Five generations of Ladds have lived here. The family journeyed west over gritty trails in covered wagons in 1894.
More than a century later, Ladd watches from his kitchen window as new immigrants -- the illegal kind -- regularly march across his land, oddly undeterred by the border fence, government surveillance cameras, and Border Agents patrolling the property.
When asked how many illegal immigrants he estimates have crossed his property, Ladd replied, "I say about a half a million people have been caught on the ranch. And that's what's been caught - that's not what's got through."...
But Ladd says there's more illegal traffic coming in trucks, filled with drugs. He showed Attkisson where a wall on his property has been cut three times since February: "They sets ramps up on top. They have ramp going into Mexico, have a ramp coming in here. They drive the loaded trucks over the ramps, get 'em in. Come up and cut all of my fences going to the highway."...
More than 40,000 U.S. Customs and Border Protection agents guard the nation's borders, and the vast majority are honest. But drug cartels are working harder than ever to infiltrate their ranks.
"They're using Cold War-style tactics: Money, sex, drugs to convince officers to work with them, and to help get their products and their people across the border," said Special Agent Terry Reed, part of the FBI's ever-expanding operation working to root out corruption...
In FBI surveillance video Gilliland was seen allegedly carrying a cash payoff in a bag. He plead guilty to taking $120,000 in bribes to let in hundreds of illegal immigrants.
There's also Agent Michael Gonzalez, captured by a police camera loading pot into his vehicle; Agent Marcos Manzano, Jr., caught harboring illegal immigrants in his family's house; and Officer Luis Alarid. Turns out the FBI had gotten a tip and was watching him off-duty, and on the job. In surveillance video he is seen waving through a white minivan.

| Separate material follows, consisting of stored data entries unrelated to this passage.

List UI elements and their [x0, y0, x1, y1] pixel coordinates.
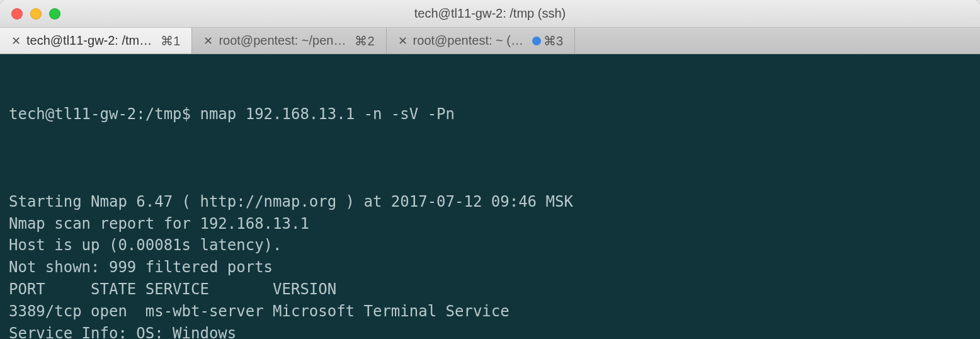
terminal-line: PORT STATE SERVICE VERSION: [9, 279, 971, 301]
tab-shortcut: ⌘1: [161, 33, 180, 49]
tab-shortcut: ⌘2: [355, 33, 374, 49]
terminal-window: tech@tl11-gw-2: /tmp (ssh) ✕ tech@tl11-g…: [0, 0, 980, 339]
tab-1[interactable]: ✕ tech@tl11-gw-2: /tm… ⌘1: [0, 28, 192, 54]
terminal-line: Service Info: OS: Windows: [9, 323, 971, 339]
tab-3[interactable]: ✕ root@pentest: ~ (… ⌘3: [387, 28, 576, 54]
terminal-line: 3389/tcp open ms-wbt-server Microsoft Te…: [9, 301, 971, 323]
tab-label: root@pentest: ~ (…: [413, 33, 523, 48]
window-title: tech@tl11-gw-2: /tmp (ssh): [0, 6, 980, 21]
terminal-line: [9, 169, 971, 191]
zoom-icon[interactable]: [49, 8, 60, 20]
terminal-line: Host is up (0.00081s latency).: [9, 234, 971, 256]
tab-label: root@pentest: ~/pen…: [219, 33, 346, 48]
close-tab-icon[interactable]: ✕: [398, 35, 407, 47]
terminal-line: tech@tl11-gw-2:/tmp$ nmap 192.168.13.1 -…: [9, 103, 971, 125]
close-tab-icon[interactable]: ✕: [203, 35, 212, 47]
terminal-line: Starting Nmap 6.47 ( http://nmap.org ) a…: [9, 191, 971, 213]
modified-dot-icon: [532, 37, 541, 45]
terminal-line: Not shown: 999 filtered ports: [9, 256, 971, 279]
terminal-line: Nmap scan report for 192.168.13.1: [9, 213, 971, 235]
tab-shortcut: ⌘3: [532, 33, 563, 49]
tab-bar: ✕ tech@tl11-gw-2: /tm… ⌘1 ✕ root@pentest…: [0, 28, 980, 54]
window-controls: [0, 8, 60, 20]
prompt: tech@tl11-gw-2:/tmp$: [9, 105, 200, 123]
tab-2[interactable]: ✕ root@pentest: ~/pen… ⌘2: [192, 28, 386, 54]
command-text: nmap 192.168.13.1 -n -sV -Pn: [200, 105, 455, 123]
close-tab-icon[interactable]: ✕: [11, 35, 20, 47]
minimize-icon[interactable]: [30, 8, 42, 20]
terminal-viewport[interactable]: tech@tl11-gw-2:/tmp$ nmap 192.168.13.1 -…: [0, 54, 980, 339]
tab-label: tech@tl11-gw-2: /tm…: [26, 33, 152, 48]
tab-shortcut-text: ⌘3: [544, 33, 563, 49]
close-icon[interactable]: [11, 8, 23, 20]
terminal-output: Starting Nmap 6.47 ( http://nmap.org ) a…: [9, 169, 971, 339]
titlebar: tech@tl11-gw-2: /tmp (ssh): [0, 0, 980, 28]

"Inside the van are 18 undocumented people, all of them paying upwards of $5,000 to $8,000 per person to a smuggling organization for passage into the United States," said Reed...
CAIRCO Notes
I spent time on the border in 2004 with former law enforcement officers, and retired and active border patrol agents. I was on the border for a month in 2005 as media liaison with the original Minuteman Project. I can affirm that individual border patrol agents were extremely dedicated and honest officers who strove to do an impossible job against overwhelming odds. Corruption originated higer up in the chain of command, where their management was pressured to skew apprehension statistics. Agents were ordered to "sit on x's" - to sit in their vehicle on one spot for an entire shift - so as to not apprehend any illegal aliens, thus deflating apprehension statistics.
Perhaps times have changed. As organized cartels have taken over illegal alien trafficing, it should be expected that organized crime corruption will spread into the United States.
We must point out Ladd's statement in the article that half a million illegal aliens were apprehended on one ranch alone. Many, many more evaded apprehension.